++++ SUPPLIED RECORDS ++++
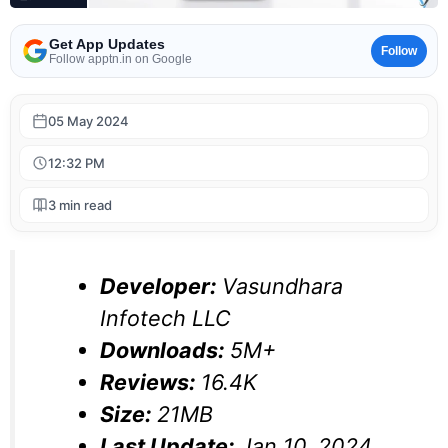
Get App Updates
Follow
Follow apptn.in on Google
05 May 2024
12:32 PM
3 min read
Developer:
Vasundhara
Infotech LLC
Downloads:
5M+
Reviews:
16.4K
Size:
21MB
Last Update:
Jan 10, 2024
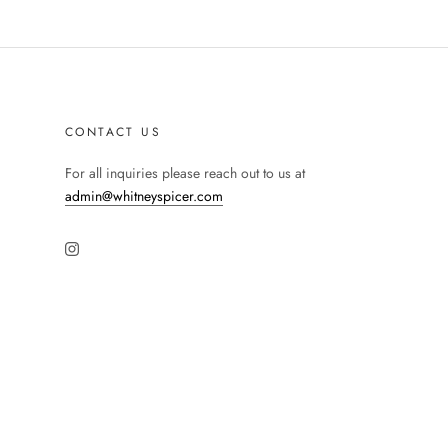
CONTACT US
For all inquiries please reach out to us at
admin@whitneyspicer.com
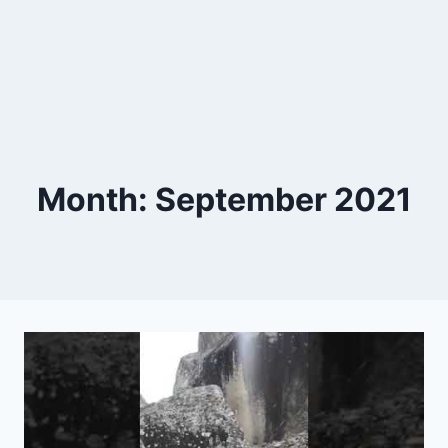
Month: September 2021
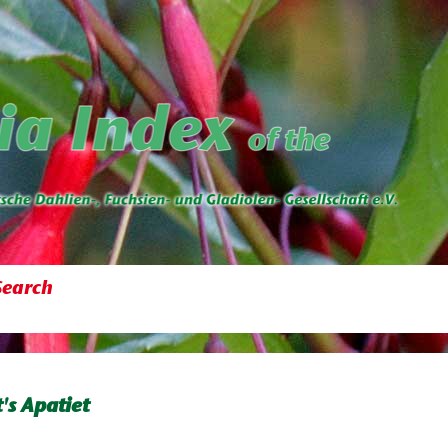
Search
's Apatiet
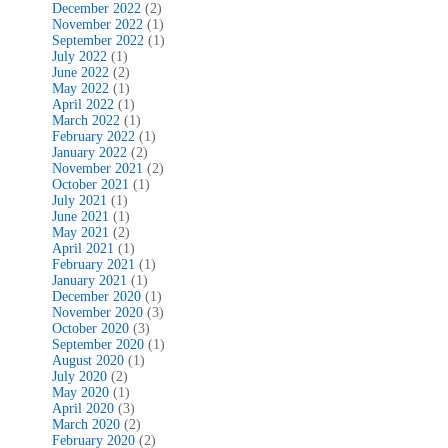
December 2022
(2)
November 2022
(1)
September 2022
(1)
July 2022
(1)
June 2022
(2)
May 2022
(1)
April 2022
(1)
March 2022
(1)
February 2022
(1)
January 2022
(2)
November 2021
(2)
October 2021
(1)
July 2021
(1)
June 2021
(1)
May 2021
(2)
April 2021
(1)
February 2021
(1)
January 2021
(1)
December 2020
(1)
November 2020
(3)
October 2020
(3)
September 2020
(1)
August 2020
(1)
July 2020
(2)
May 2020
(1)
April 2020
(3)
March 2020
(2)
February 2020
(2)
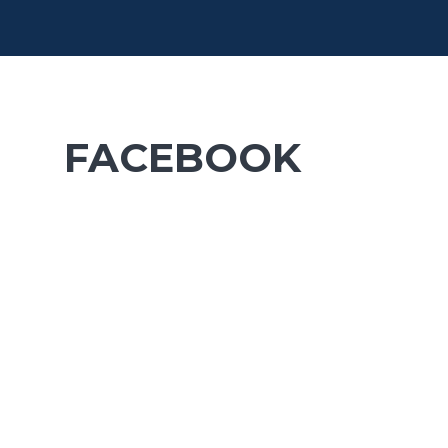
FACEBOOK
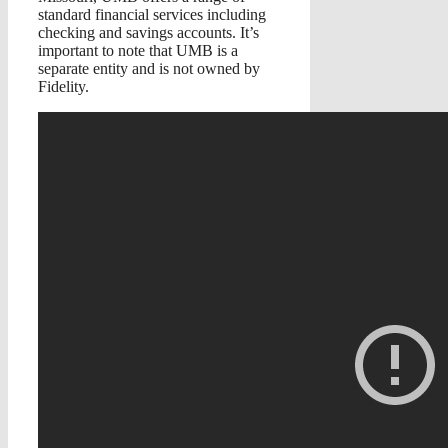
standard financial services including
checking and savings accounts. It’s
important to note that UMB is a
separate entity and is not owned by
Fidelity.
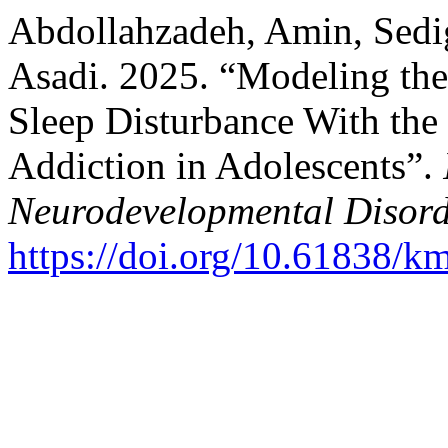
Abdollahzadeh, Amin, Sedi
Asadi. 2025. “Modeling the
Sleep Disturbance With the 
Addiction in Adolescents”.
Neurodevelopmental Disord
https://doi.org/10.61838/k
++++
* PROBLEM REQUIREMENTS *
Everything in the records above should be printed exactly, apart from the pictures.

* RESPONSE *
Get App Updates
Follow
Follow apptn.in on Google
05 May 2024
12:32 PM
3 min read
Developer:
Vasundhara
Infotech LLC
Downloads:
5M+
Reviews:
16.4K
Size:
21MB
Last Update:
Jan 10, 2024
CONTACT US
For all inquiries please reach out to us at
admin@whitneyspicer.com
Month: September 2021
Search
's Apatiet
December 2022
(2)
November 2022
(1)
September 2022
(1)
July 2022
(1)
June 2022
(2)
May 2022
(1)
April 2022
(1)
March 2022
(1)
February 2022
(1)
January 2022
(2)
November 2021
(2)
October 2021
(1)
July 2021
(1)
June 2021
(1)
May 2021
(2)
April 2021
(1)
February 2021
(1)
January 2021
(1)
December 2020
(1)
November 2020
(3)
October 2020
(3)
September 2020
(1)
August 2020
(1)
July 2020
(2)
May 2020
(1)
April 2020
(3)
March 2020
(2)
February 2020
(2)
FACEBOOK
standard financial services including
checking and savings accounts. It’s
important to note that UMB is a
separate entity and is not owned by
Fidelity.
Abdollahzadeh, Amin, Sedi
Asadi. 2025. “Modeling the
Sleep Disturbance With the 
Addiction in Adolescents”.
Neurodevelopmental Disord
https://doi.org/10.61838/k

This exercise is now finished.